Page 120 of Fire Fight

Despite everything else, it is his son who’s just been arrested.

Maybe he doesn’t know how to do the right thing in this situation because it’s not something he’s considered before.

I should extend him more grace.

We’re all in shock. All slaves to our immediate reactions.

“The last thing your mother needs is folk speculating that we’ve already changed our minds,” he adds, lips twisting at the thought. “If you could pull together a short post, that would really be appreciated.”

“Of course.” I head for the lounge and pick up the spare laptop, taking it to the chair nearest the door.

Arnold goes to his office, and I keep my listening ears on, attuned for any sign he might head for the bedroom.

The more distance he keeps from Mum when she’s this upset, the better.

And probably vice versa, if I’m honest.

The task doesn’t take long but I stay where I am for another half hour. With no signs of anyone moving anywhere, I head upstairs, pausing in the door of Drake’s bedroom.

A deep ache settles into my gut at the empty space.

The clinical nature of the room is just as disturbing as the first time I poked my head in here. Like he knew better than to make this place his home.

After an hour spent pretending to read my book—in reality, just staring at the same page—I head down to the kitchen. There’s no way my tense stomach could handle a full meal, but a snack wouldn’t go astray.

Except I can’t decide what to have. I move to the cupboards. Opening them, closing them.

I tip Mum’s pill organiser towards me to check the right days are empty, then replace it on the shelves, shutting the door.

Then I frown, opening the cupboard again and this time, lifting the lids on the full compartments to check the medication.

The amounts are wrong again.

I take out the prescription bottles to fix them and feel sick. The anti-psychotics are nearly empty while the mood stabilisers are full.

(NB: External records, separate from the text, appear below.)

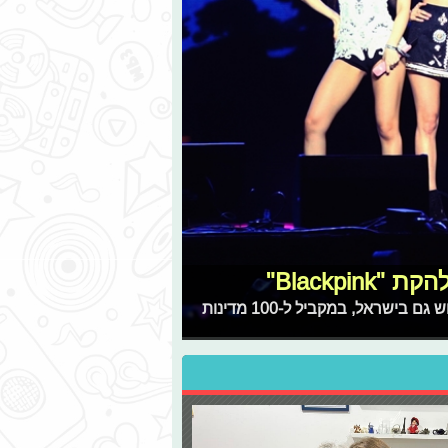
Blackp"
להקת הבנות המצליחה מגיעה לקולנוע באירוע מיוחד שיתרחש גם בישראל, במקביל ל-100 מדינות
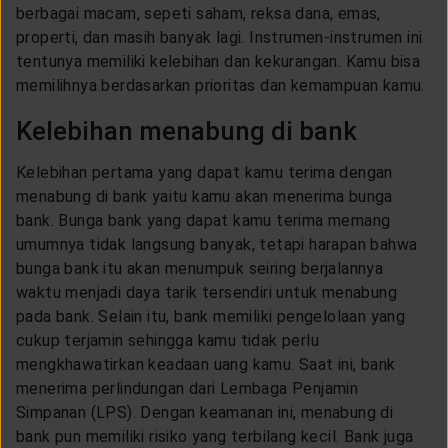
berbagai macam, sepeti saham, reksa dana, emas,
properti, dan masih banyak lagi. Instrumen-instrumen ini
tentunya memiliki kelebihan dan kekurangan. Kamu bisa
memilihnya berdasarkan prioritas dan kemampuan kamu.
Kelebihan menabung di bank
Kelebihan pertama yang dapat kamu terima dengan
menabung di bank yaitu kamu akan menerima bunga
bank. Bunga bank yang dapat kamu terima memang
umumnya tidak langsung banyak, tetapi harapan bahwa
bunga bank itu akan menumpuk seiring berjalannya
waktu menjadi daya tarik tersendiri untuk menabung
pada bank. Selain itu, bank memiliki pengelolaan yang
cukup terjamin sehingga kamu tidak perlu
mengkhawatirkan keadaan uang kamu. Saat ini, bank
menerima perlindungan dari Lembaga Penjamin
Simpanan (LPS). Dengan keamanan ini, menabung di
bank pun memiliki risiko yang terbilang kecil. Bank juga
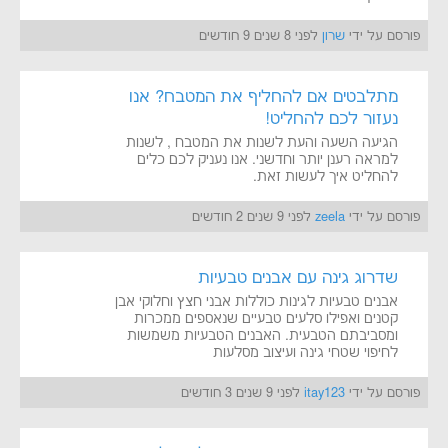
פורסם על ידי
שרון
לפני 8 שנים 9 חודשים
מתלבטים אם להחליף את המטבח? אנו
נעזור לכם להחליט!
הגיעה השעה והעת לשנות את המטבח , לשנות
למראה רענן יותר וחדשני. אנו נעניק לכם כלים
להחליט איך לעשות זאת.
פורסם על ידי
zeela
לפני 9 שנים 2 חודשים
שדרוג גינה עם אבנים טבעיות
אבנים טבעיות לגינות כוללות אבני חצץ וחלוקי אבן
קטנים ואפילו סלעים טבעיים שנאספים ממכרות
ומסביבתם הטבעית. האבנים הטבעיות משמשות
לחיפוי שטחי גינה ועיצוב מסלעות
פורסם על ידי
itay123
לפני 9 שנים 3 חודשים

It should be the other way around.

“Problem?” Arnold asks from the doorway. He’s as light on his feet as Drake.

“No,” I assure him with a vague smile. “Just finding something to do.”

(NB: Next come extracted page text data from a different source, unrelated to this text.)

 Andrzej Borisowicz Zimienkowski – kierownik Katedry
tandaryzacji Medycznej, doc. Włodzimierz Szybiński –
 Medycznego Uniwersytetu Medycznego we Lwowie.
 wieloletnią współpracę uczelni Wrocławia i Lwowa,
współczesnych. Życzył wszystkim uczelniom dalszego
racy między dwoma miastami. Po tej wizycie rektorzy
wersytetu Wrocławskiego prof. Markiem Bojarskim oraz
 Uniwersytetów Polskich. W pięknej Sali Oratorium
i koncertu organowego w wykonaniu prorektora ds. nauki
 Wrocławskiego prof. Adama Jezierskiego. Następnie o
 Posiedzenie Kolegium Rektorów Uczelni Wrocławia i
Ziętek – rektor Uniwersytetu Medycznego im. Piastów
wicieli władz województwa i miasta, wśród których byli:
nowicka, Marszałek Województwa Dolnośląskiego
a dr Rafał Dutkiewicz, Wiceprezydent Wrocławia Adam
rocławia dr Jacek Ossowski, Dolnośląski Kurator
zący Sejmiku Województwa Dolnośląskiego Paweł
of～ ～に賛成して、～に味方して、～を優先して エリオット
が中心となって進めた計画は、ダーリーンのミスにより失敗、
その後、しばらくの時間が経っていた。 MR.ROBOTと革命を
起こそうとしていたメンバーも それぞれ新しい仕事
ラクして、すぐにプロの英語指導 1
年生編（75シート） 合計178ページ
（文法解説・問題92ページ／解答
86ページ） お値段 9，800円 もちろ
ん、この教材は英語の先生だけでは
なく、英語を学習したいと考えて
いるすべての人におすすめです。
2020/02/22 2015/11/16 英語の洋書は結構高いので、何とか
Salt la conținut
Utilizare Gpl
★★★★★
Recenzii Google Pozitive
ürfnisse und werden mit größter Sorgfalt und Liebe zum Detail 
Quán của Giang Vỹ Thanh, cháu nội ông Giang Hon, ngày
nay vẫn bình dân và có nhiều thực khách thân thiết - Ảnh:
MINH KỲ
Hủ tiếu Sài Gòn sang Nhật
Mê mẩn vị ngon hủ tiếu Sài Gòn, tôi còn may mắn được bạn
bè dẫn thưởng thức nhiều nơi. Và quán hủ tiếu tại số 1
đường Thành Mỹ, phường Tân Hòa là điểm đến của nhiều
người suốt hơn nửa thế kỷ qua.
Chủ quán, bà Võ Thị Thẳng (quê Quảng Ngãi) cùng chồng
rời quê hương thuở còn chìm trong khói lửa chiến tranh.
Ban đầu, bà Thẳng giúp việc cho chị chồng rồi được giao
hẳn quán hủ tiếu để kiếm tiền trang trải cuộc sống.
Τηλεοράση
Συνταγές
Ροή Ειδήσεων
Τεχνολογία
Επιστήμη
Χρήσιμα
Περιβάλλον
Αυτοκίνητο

He snaps the lids closed, replacing it in the cupboard. “Why don’t you ask your mum what she wants for dinner, and I’ll either phone it in or help prepare it?”

I follow his instruction, my steps slow as I move through the lobby, trying to get my sludgy thoughts to work properly.

Mum resents taking all her medication, but she especially hates the anti-psychotics. If she were to switch doses, it would be the other way around.

A dull sense of dread prickles across my upper back and I spin on my heel, sure Arnold is about to pounce.

He’s not there.

Just my nerves overreacting.

But my thoughts suddenly leap into action, giving me prompt after prompt as the unsettling dread weighs more heavily on my shoulders.

Arnold met Mum a year ago, then ghosted her. She’d left him messages he ignored until the one where she sounded desperate. The call when we needed to get away but had nowhere to go.

She’d suspected he had been untangling himself from another relationship. Not wanting to muddy the waters.